Cuando estaba en familia, hacía lo posible por acallar tales ideas; no veía ningún beneficio en el matrimonio, al menos no en su caso. Cuando estaba en sociedad, si no abiertamente sí con implacable agudeza, disuadía a los caballeros que creían saber cómo hacerla cambiar de parecer.

Siempre se desconcertaba cuando un jovenzuelo inmaduro era tan torpe como para no interpretar su mensaje. «¿Es que no ves que llevo gafas, so imbécil?», le soltaba mentalmente. ¿Qué joven casadera deseosa de contraer matrimonio acudiría a una recepción social con gafas de montura de oro apoyadas en la nariz?

En realidad su vista era lo bastante buena como para arreglarse sin gafas, pero entonces veía las cosas con poca nitidez. Podía manejarse en un ámbito reducido como una habitación, incluso un salón de baile, pero no discernía la expresión de los rostros. En la adolescencia había decidido que saber qué ocurría a su alrededor con todo detalle era más importante que presentar la imagen correcta. Otras jóvenes damas quizá pestañeasen intentando negar su miopía, pero ella no.

Ella era como era y la alta sociedad tendría que componérselas.

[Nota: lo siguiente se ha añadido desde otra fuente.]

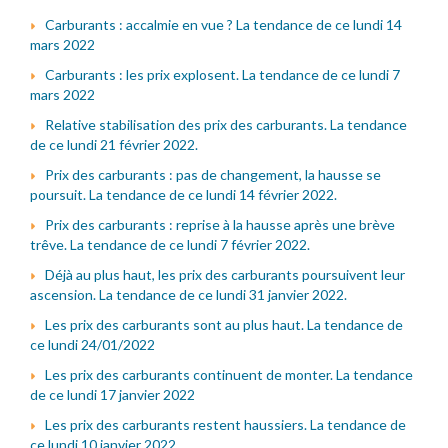
Carburants : accalmie en vue ? La tendance de ce lundi 14
mars 2022
Carburants : les prix explosent. La tendance de ce lundi 7
mars 2022
Relative stabilisation des prix des carburants. La tendance
de ce lundi 21 février 2022.
Prix des carburants : pas de changement, la hausse se
poursuit. La tendance de ce lundi 14 février 2022.
Prix des carburants : reprise à la hausse après une brève
trêve. La tendance de ce lundi 7 février 2022.
Déjà au plus haut, les prix des carburants poursuivent leur
ascension. La tendance de ce lundi 31 janvier 2022.
Les prix des carburants sont au plus haut. La tendance de
ce lundi 24/01/2022
Les prix des carburants continuent de monter. La tendance
de ce lundi 17 janvier 2022
Les prix des carburants restent haussiers. La tendance de
ce lundi 10 janvier 2022.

Con el mentón en alto, la mirada fija en la cornisa del otro lado de la estancia, permaneció de pie a un lado del salón de los Hemmingford, deliberando si entre los invitados había alguno de cuya conversación ella o el orfanato se pudieran beneficiar.

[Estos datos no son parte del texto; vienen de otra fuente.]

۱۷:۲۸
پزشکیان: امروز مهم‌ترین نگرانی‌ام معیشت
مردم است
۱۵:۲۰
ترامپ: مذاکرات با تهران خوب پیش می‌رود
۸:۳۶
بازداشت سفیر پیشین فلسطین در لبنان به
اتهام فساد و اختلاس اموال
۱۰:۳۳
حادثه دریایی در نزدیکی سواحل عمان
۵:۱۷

Era vagamente consciente de la música que llegaba del salón contiguo, pero estaba resuelta a hacer caso omiso al reclamo que suponía para sus sentidos. Bailar con caballeros siempre los alentaba a figurarse que estaba interesada en conocerlos mejor. Triste circunstancia dado que le encantaba bailar, pero había aprendido a no permitir que la música la tentara.

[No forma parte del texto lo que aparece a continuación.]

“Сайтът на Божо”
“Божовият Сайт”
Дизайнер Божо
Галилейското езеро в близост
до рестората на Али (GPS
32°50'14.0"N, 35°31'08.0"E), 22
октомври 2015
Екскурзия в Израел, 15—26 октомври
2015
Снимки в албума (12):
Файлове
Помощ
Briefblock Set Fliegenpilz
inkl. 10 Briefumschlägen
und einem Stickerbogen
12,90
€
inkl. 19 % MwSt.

De súbito, sus sentidos se alborotaron. Parpadeó. Aquella sensación tan curiosa se deslizaba sobre ella como si las terminaciones nerviosas bajo su piel hubieran sido objeto de una caricia afectuosa. Estaba a punto de dar media vuelta para identificar la causa cuando una voz perturbadoramente grave murmuró:

– Buenas noches, señorita Ashford.

Rizos rubios, ojos azules. Resplandeciente en blanco y negro de gala, Barnaby Adair apareció a su lado.

Ella sonrió encantada y, sin pensarlo dos veces, le dio la mano.

Barnaby tomó sus delicados dedos e hizo una reverencia, aprovechando el momento para recomponer su habitualmente impecable compostura, que Penelope había hecho añicos con aquella fabulosa sonrisa suya.

¿Qué sucedía con ella y sus sonrisas? Tal vez se debiera a que no sonreía con tanta liberalidad como otras damiselas; aunque sus labios se curvaban de buena gana y prodigaba educados elogios como era menester, tales gestos eran primos distantes de su verdadera sonrisa, con la que acababa de obsequiarle. Esta era mucho más radiante, más intensa y cálida. Abierta y sincera, suscitaba en él el impulso de advertirle que no mostrara aquellas sonrisa a los demás; suscitaba el codicioso deseo de que ella reservara aquellas sonrisas sólo para él.

Absurdo. ¿Qué le estaba provocando aquella joven?

Ella se irguió y él la encontró todavía más radiante, aunque la sonrisa se había desvanecido.

– Me alegro de verle. ¿Debo suponer que me trae novedades?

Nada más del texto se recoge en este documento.